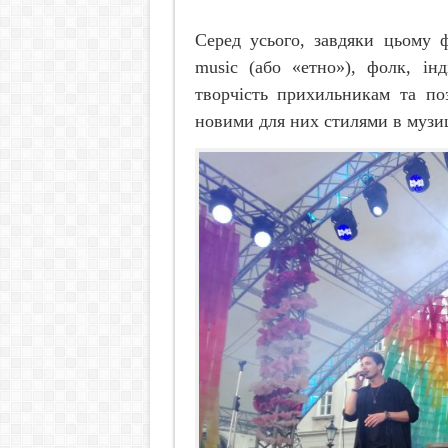
Серед усього, завдяки цьому 
music
(або «етно»), фолк, ін
творчість прихильникам та по
новими для них стилями в музиц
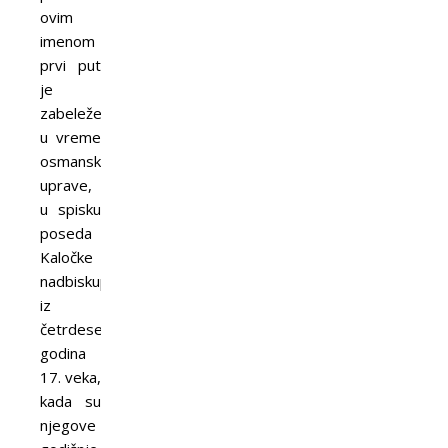
ovim
imenom
prvi put
je
zabeleženo
u vreme
osmanske
uprave,
u spisku
poseda
Kaločke
nadbiskupije
iz
četrdesetih
godina
17. veka,
kada su
njegove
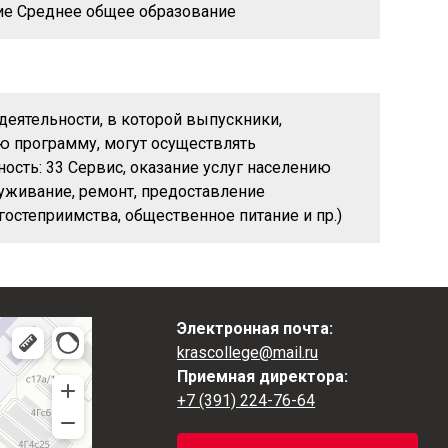
ие Среднее общее образование
деятельности, в которой выпускники,
 программу, могут осуществлять
ость: 33 Сервис, оказание услуг населению
луживание, ремонт, предоставление
 гостеприимства, общественное питание и пр.)
Электронная почта:
krascollege@mail.ru
Приемная директора:
+7 (391) 224-76-64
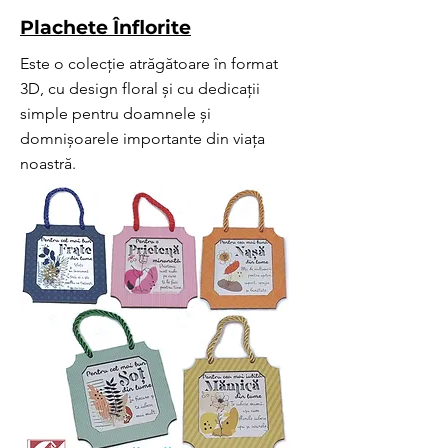
Plachete Înflorite
Este o colecție atrăgătoare în format
3D, cu design floral și cu dedicații
simple pentru doamnele și
domnișoarele importante din viața
noastră.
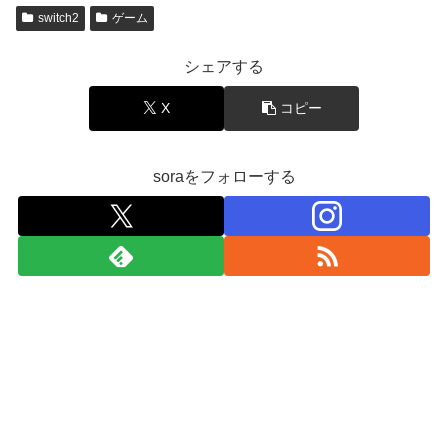
switch2
ゲーム
シェアする
X
コピー
soraをフォローする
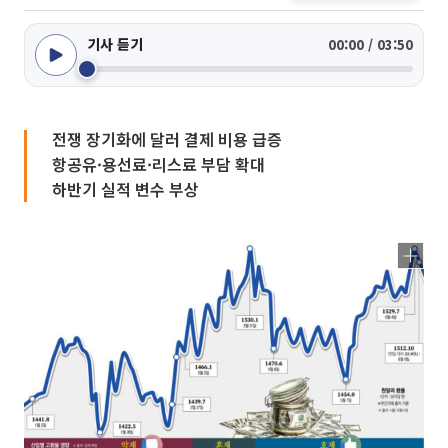
기사 듣기
00:00 / 03:50
전쟁 장기화에 달러 결제 비용 급증
항공유·용선료·리스료 부담 확대
하반기 실적 변수 부상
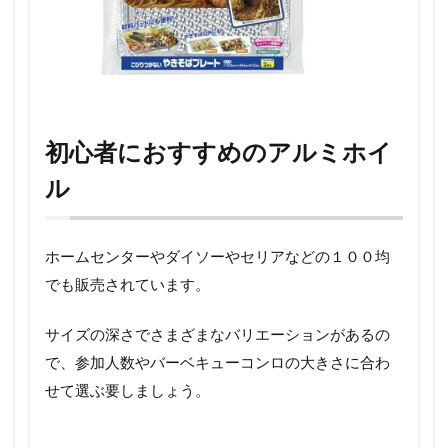
初心者におすすめのアルミホイ
ル
ホームセンターやダイソーやセリアなどの１００均
でも販売されています。
サイズの深さでさまざまなバリエーションがあるの
で、参加人数やバーベキューコンロの大きさに合わ
せて選ぶ要しましょう。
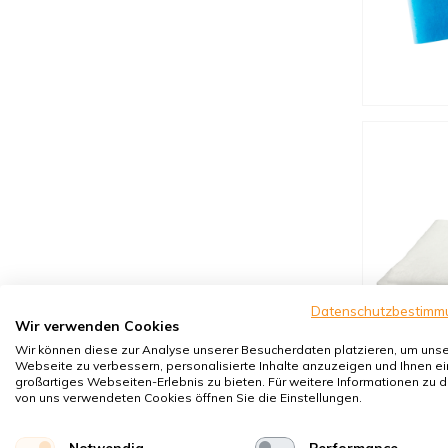
Paul Ø 200 mm.
Datenschutzbestimm
Wir verwenden Cookies
Wir können diese zur Analyse unserer Besucherdaten platzieren, um uns
Webseite zu verbessern, personalisierte Inhalte anzuzeigen und Ihnen ei
großartiges Webseiten-Erlebnis zu bieten. Für weitere Informationen zu 
von uns verwendeten Cookies öffnen Sie die Einstellungen.
Notwendig
Performance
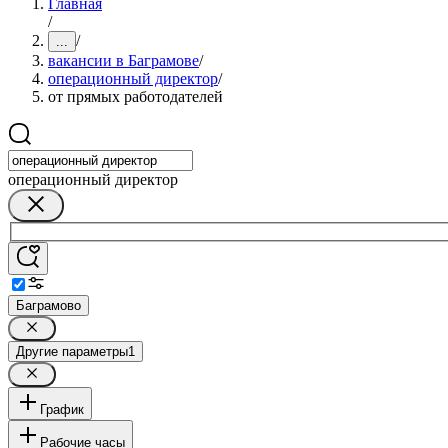
Главная
/
/
...
вакансии в Баграмове
/
операционный директор
/
от прямых работодателей
операционный директор
Баграмово
Другие параметры
1
График
Рабочие часы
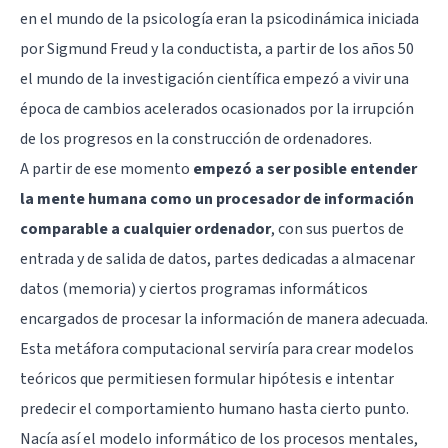
en el mundo de la psicología eran la psicodinámica iniciada
por
Sigmund Freud
y la
conductista
, a partir de los años 50
el mundo de la investigación científica empezó a vivir una
época de cambios acelerados ocasionados por la irrupción
de los progresos en la construcción de ordenadores.
A partir de ese momento
empezó a ser posible entender
la mente humana como un procesador de información
comparable a cualquier ordenador
, con sus puertos de
entrada y de salida de datos, partes dedicadas a almacenar
datos (memoria) y ciertos programas informáticos
encargados de procesar la información de manera adecuada.
Esta metáfora computacional serviría para crear modelos
teóricos que permitiesen formular hipótesis e intentar
predecir el comportamiento humano hasta cierto punto.
Nacía así el modelo informático de los procesos mentales,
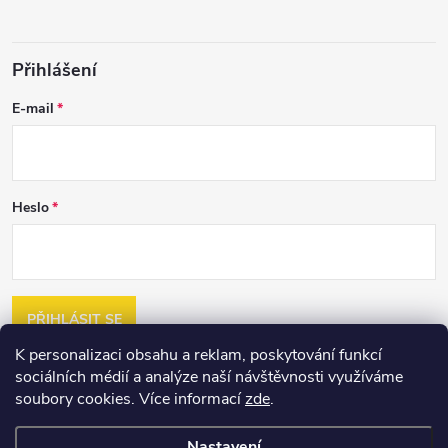
Přihlášení
E-mail
Heslo
PŘIHLÁSIT SE
K personalizaci obsahu a reklam, poskytování funkcí
Nová registrace
sociálních médií a analýze naší návštěvnosti využíváme
Zapomenuté heslo
soubory cookies. Více informací
zde
.
Nastavení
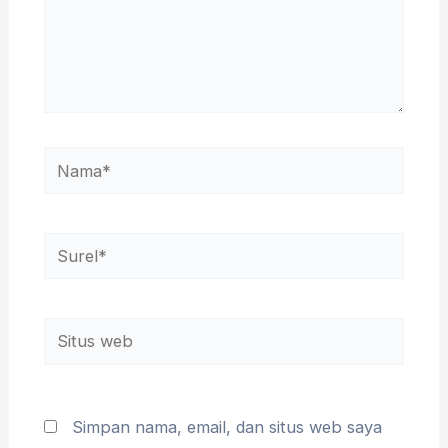
Nama*
Surel*
Situs
web
Simpan nama, email, dan situs web saya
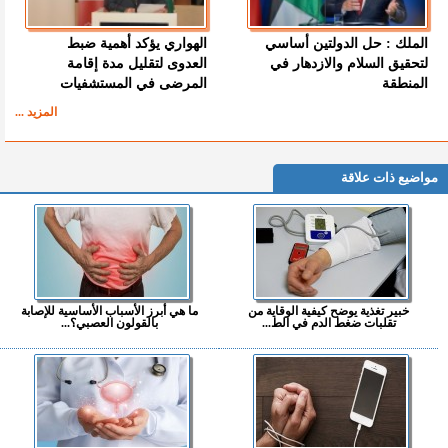
الملك : حل الدولتين أساسي
الهواري يؤكد أهمية ضبط
لتحقيق السلام والازدهار في
العدوى لتقليل مدة إقامة
المنطقة
المرضى في المستشفيات
المزيد ...
مواضيع ذات علاقة
خبير تغذية يوضح كيفية الوقاية من
ما هي أبرز الأسباب الأساسية للإصابة
تقلبات ضغط الدم في الط...
بالقولون العصبي؟...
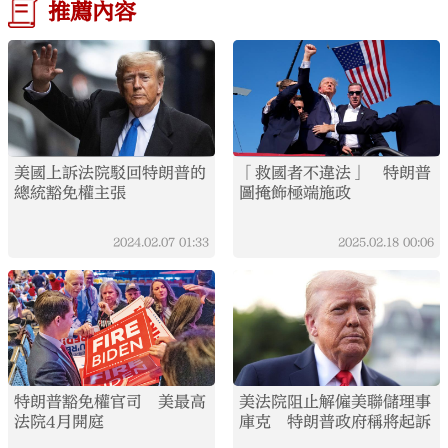
推薦內容
美國上訴法院駁回特朗普的
「救國者不違法」 特朗普
總統豁免權主張
圖掩飾極端施政
2024.02.07
01:33
2025.02.18
00:06
特朗普豁免權官司 美最高
美法院阻止解僱美聯儲理事
法院4月開庭
庫克 特朗普政府稱將起訴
....
Task prompt: In the material, find each line with the word "mundo" and list it.

Answer space:
en el mundo de la psicología eran la psicodinámica iniciada
el mundo de la investigación científica empezó a vivir una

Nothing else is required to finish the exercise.